Rather than something to dread, the making of a tiny black hole or the discovery of evidence for an extra spatial dimension or other extinct category of matter is something to be welcomed. The making of bizarre or never-before-seen particles, like dredging up new species from the bottom of the ocean or finding lifeforms on distant moons, helps to expand our notion of the universe. That’s why taxpayers in Europe and elsewhere (the U.S. contribution to LHC is quite large) spent billions of Euros to fill a Swiss tunnel with fast, state-of-the-art electronic equipment. The research at LHC is patently driven by curiosity–the hope being to widen our sense of what existence is–but, if experience is any guide, we should also reap a rich harvest of practical applications. Many of the things we take for granted–our computers, cell phones, medical scanners that hunt for tumors, solar-cell-powered water pumps in rural areas–are possible only because science had for years and decades explored nature at the deepest possible level. The odds are high that, like the continental explorers of the past, the LHC will identify new terrain. These new lands might only be a nanometer across. And they may not be exactly where we expected them to be, but their discovery might have an equally big impact on our species as the discovery of the Western Hemisphere.

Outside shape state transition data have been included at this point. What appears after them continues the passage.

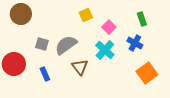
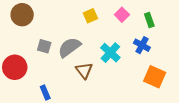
pink square: (109, 27) -> (122, 15), moved
orange square: (147, 73) -> (155, 77), turned -30
blue rectangle: (45, 74) -> (45, 93), moved

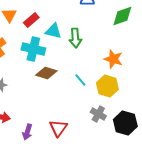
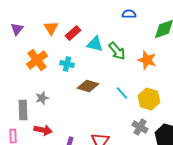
green arrow: (75, 38) -> (117, 51), turned -36
cyan cross: (33, 49) -> (67, 64), moved, size x0.6
orange star: (113, 59) -> (147, 60), moved

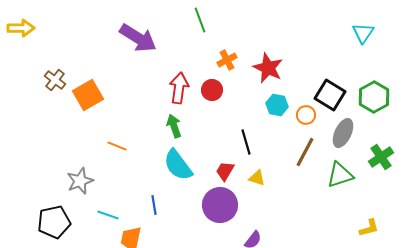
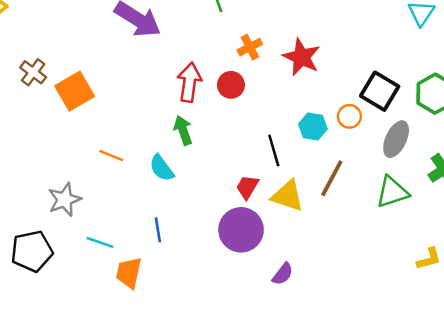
cyan hexagon: (277, 105) -> (313, 126), moved
brown line: (305, 152) -> (332, 178), moved
cyan semicircle: (178, 165) -> (162, 168), moved, size x0.7
yellow triangle: (257, 178) -> (288, 196), size x1.6

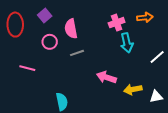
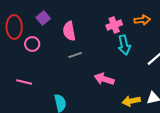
pink circle: (50, 42) -> (32, 44), moved
pink line: (27, 68) -> (24, 82), moved
yellow arrow: (133, 89) -> (131, 101), moved

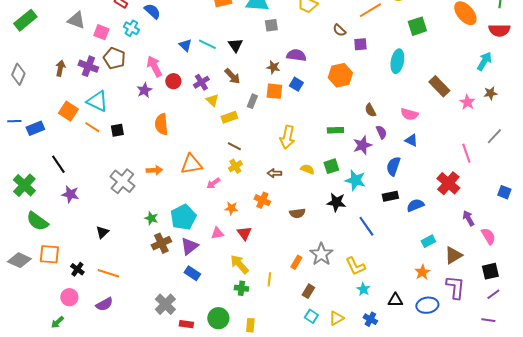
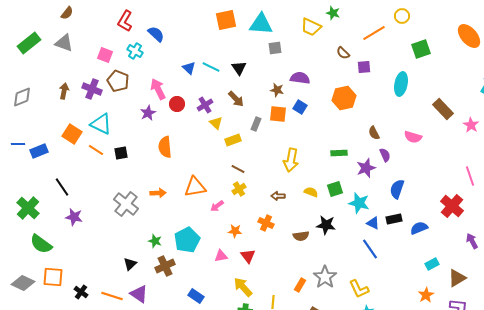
gray triangle: (76, 20) -> (64, 43), moved
gray diamond: (18, 74) -> (22, 97), turned 45
blue triangle: (411, 140) -> (373, 223), moved
black star: (336, 202) -> (326, 225), moved
black triangle: (102, 232) -> (130, 264), moved
purple triangle: (189, 246) -> (139, 294), moved, turned -48

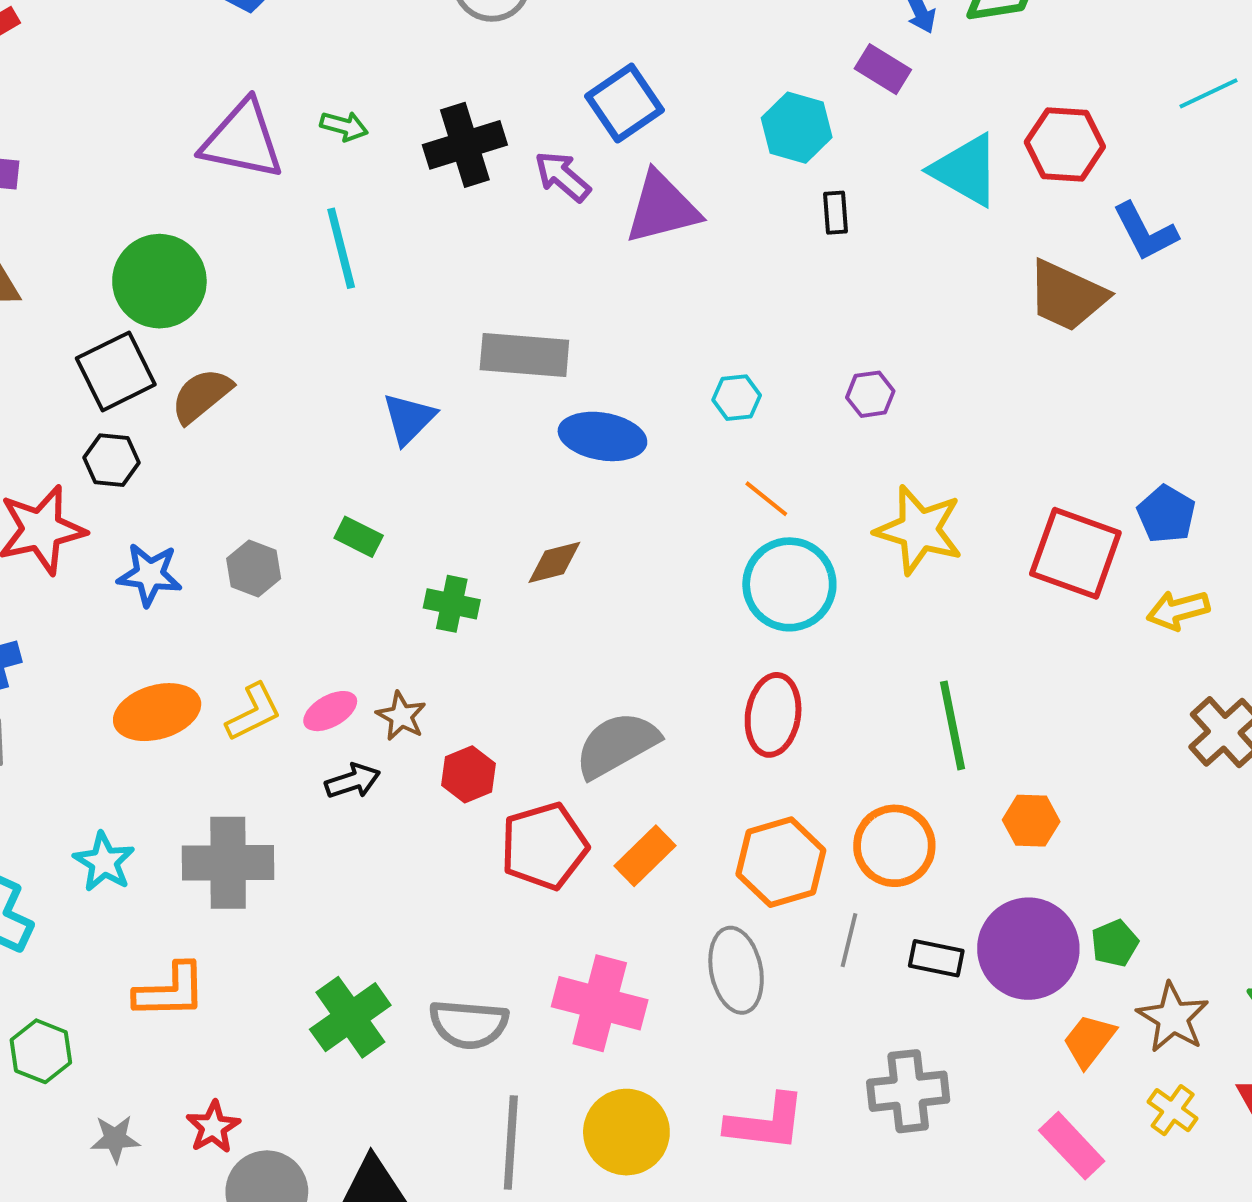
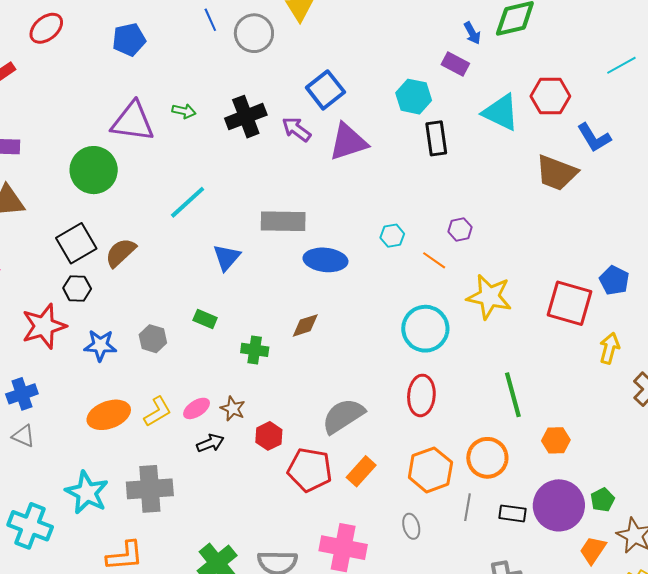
black rectangle: (835, 213) -> (436, 138), size x1.6
cyan line: (341, 248) -> (188, 202), moved, turned 66
green circle: (159, 281) -> (94, 170), moved
orange line: (766, 499) -> (434, 260), moved
yellow arrow: (1178, 610) -> (609, 348), moved, turned 124
red pentagon: (544, 846) -> (310, 470), turned 30
cyan star: (104, 862) -> (87, 493), size x1.4
gray ellipse: (736, 970) -> (411, 526), size x0.6

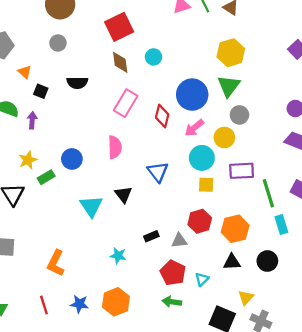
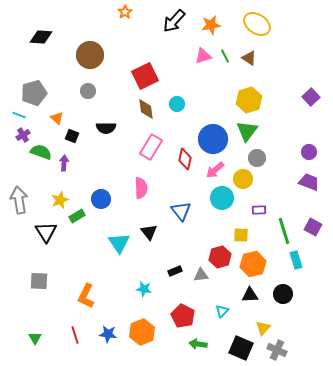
purple rectangle: (242, 171) -> (259, 210), size x0.6
yellow square: (206, 185) -> (241, 235), moved
red pentagon: (173, 273) -> (183, 316), moved
green arrow: (172, 302) -> (198, 344), moved

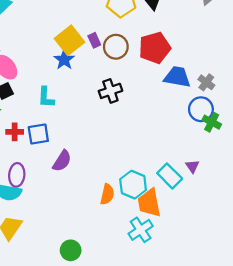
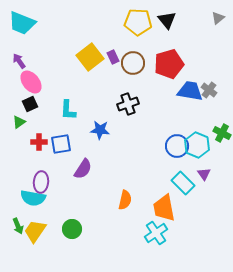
blue star: (64, 60) -> (100, 130), moved, turned -30
gray cross: (206, 82) -> (209, 90), moved
blue circle: (201, 109) -> (177, 146), moved
cyan hexagon: (133, 185) -> (197, 145), moved
green circle: (71, 250) -> (72, 229), moved

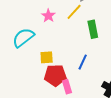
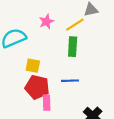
green rectangle: (93, 29) -> (73, 47), moved
blue line: (83, 62) -> (70, 81), turned 49

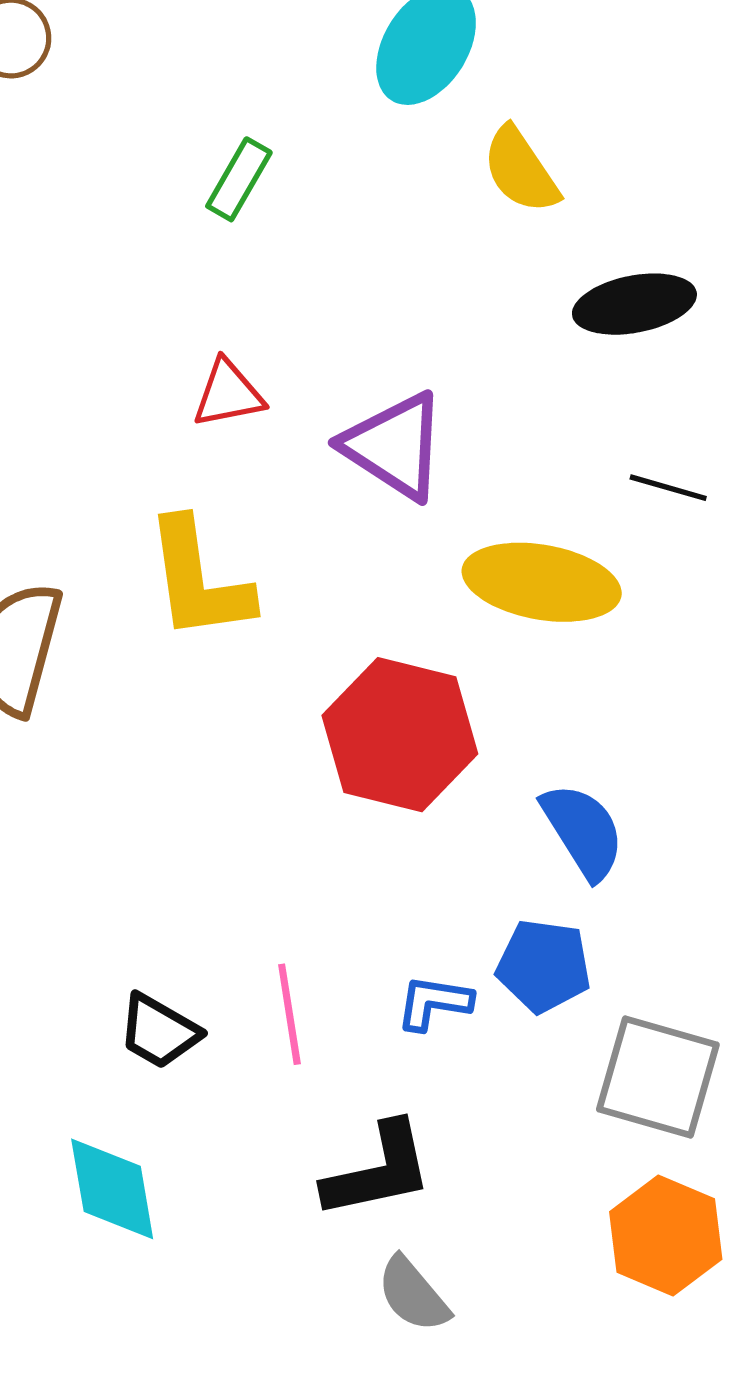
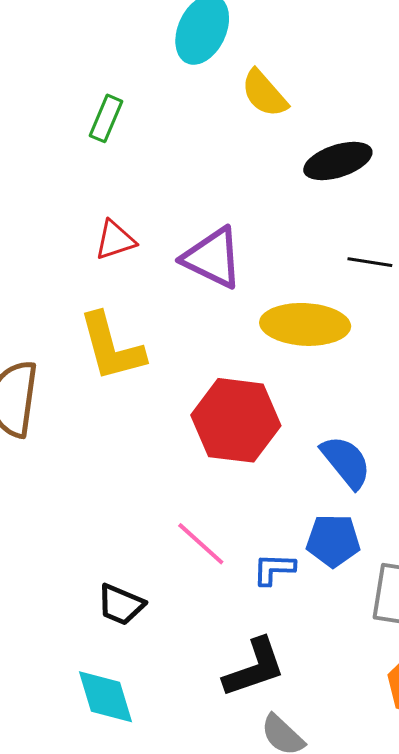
pink line: (289, 1014) -> (201, 544), moved, turned -32

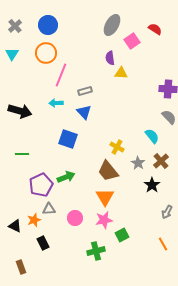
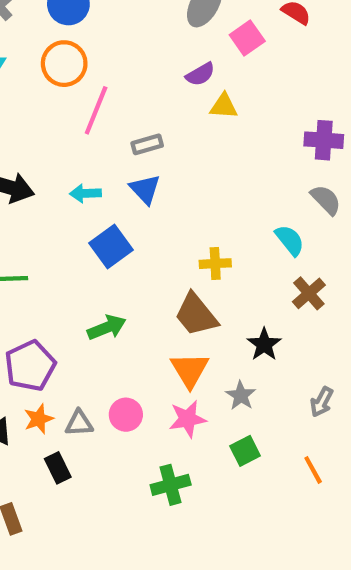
purple semicircle: (110, 58) -> (200, 74), turned -112
cyan arrow: (56, 103) -> (85, 193), moved
blue square: (68, 139) -> (111, 247), turned 36
yellow cross: (117, 147) -> (215, 264), turned -32
gray star: (138, 163) -> (241, 395), moved
purple pentagon: (41, 185) -> (30, 366), moved
black star: (152, 185) -> (264, 344), moved
gray triangle: (49, 209) -> (79, 423), moved
green square: (122, 235) -> (245, 451), moved

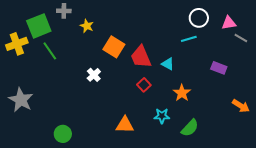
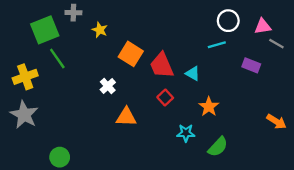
yellow cross: (17, 44) -> (25, 77), moved
purple rectangle: (219, 68) -> (251, 65), moved
orange triangle: (125, 125) -> (126, 117), moved
green circle: (63, 134) -> (60, 157), moved

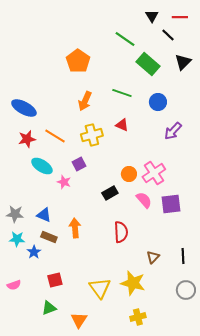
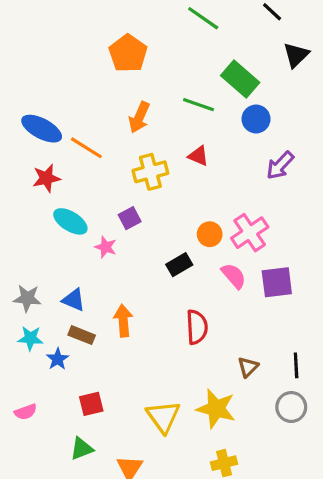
green rectangle: (148, 64) -> (240, 79), moved
orange line: (55, 136) -> (86, 148), moved
gray circle: (186, 290) -> (291, 407), moved

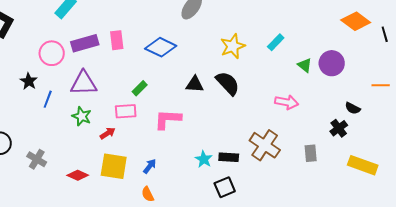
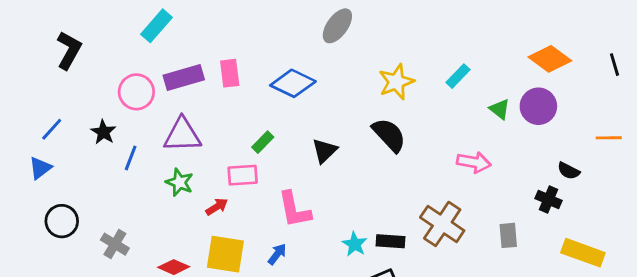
orange diamond: (356, 21) -> (550, 59), moved
black triangle: (195, 84) -> (324, 151), moved, turned -48
pink L-shape: (168, 119) -> (294, 210), moved, turned -104
black cross: (339, 128) -> (548, 200), turned -30

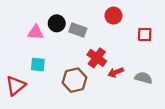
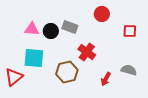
black circle: (57, 23) -> (51, 31), moved
cyan square: (38, 65) -> (34, 58), size x1.5
red arrow: (116, 72) -> (106, 79), moved, turned -40

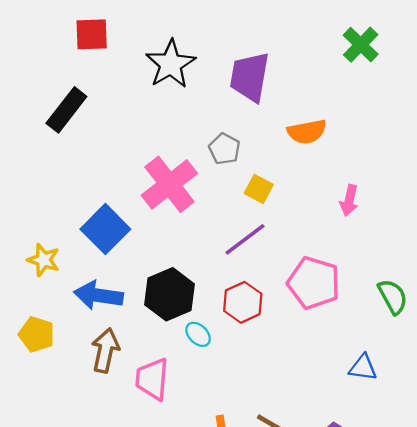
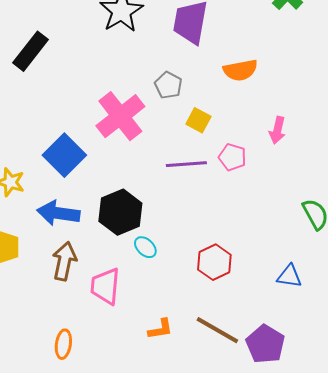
purple line: (245, 239) -> (186, 164), turned 33
pink pentagon: (314, 283) -> (232, 157), moved, size x0.6
red hexagon: (243, 302) -> (214, 262), moved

The very existence of the Large Hadron Collider as the product of an international effort that includes the United States should be celebrated as a clear validation of science and the value of scientific enterprise. Before LHC took over the title of most powerful collider, that distinction was held by the Fermi National Accelerator Lab near Chicago, site of many physics discoveries of its own. When Robert Wilson, Fermilab’s first director, was asked in a Senate hearing (at the height of the Vietnam war) whether the prospective lab would contribute to the national defense, his answer was short but sweet: No, it won’t contribute directly to the national defense but it will make this a nation worth defending.